_Task_
If a line in the entries below includes the string "This", copy it out.

Saved entries
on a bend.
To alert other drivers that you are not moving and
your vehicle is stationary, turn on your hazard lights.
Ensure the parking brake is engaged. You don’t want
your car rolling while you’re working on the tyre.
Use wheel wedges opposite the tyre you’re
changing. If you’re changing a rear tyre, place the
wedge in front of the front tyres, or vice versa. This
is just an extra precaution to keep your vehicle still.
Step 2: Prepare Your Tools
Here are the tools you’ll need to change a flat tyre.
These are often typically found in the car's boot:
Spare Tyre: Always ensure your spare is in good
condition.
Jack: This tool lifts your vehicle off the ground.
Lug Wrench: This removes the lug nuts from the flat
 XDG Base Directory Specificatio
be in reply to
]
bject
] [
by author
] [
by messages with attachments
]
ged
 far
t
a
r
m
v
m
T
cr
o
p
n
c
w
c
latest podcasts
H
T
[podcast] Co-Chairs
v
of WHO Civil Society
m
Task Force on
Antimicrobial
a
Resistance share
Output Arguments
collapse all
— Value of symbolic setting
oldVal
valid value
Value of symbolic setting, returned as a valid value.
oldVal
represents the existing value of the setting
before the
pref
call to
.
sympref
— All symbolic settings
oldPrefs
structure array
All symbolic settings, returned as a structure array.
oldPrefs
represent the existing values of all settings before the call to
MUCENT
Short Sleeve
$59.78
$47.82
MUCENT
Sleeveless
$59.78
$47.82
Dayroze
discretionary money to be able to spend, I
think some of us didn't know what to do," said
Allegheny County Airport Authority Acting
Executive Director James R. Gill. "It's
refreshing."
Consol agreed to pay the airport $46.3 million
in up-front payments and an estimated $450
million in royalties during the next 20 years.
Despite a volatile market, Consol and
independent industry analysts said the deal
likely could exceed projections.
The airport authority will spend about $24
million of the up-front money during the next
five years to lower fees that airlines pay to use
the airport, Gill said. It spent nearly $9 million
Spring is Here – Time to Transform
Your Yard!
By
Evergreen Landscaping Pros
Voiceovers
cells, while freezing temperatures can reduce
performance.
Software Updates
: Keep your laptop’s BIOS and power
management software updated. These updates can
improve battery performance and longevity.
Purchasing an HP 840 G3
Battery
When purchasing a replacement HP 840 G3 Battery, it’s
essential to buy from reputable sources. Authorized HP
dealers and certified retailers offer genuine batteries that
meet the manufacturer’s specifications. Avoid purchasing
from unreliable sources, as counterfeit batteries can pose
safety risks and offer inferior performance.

_Solution to the exercise_
wedge in front of the front tyres, or vice versa. This
Jack: This tool lifts your vehicle off the ground.
Lug Wrench: This removes the lug nuts from the flat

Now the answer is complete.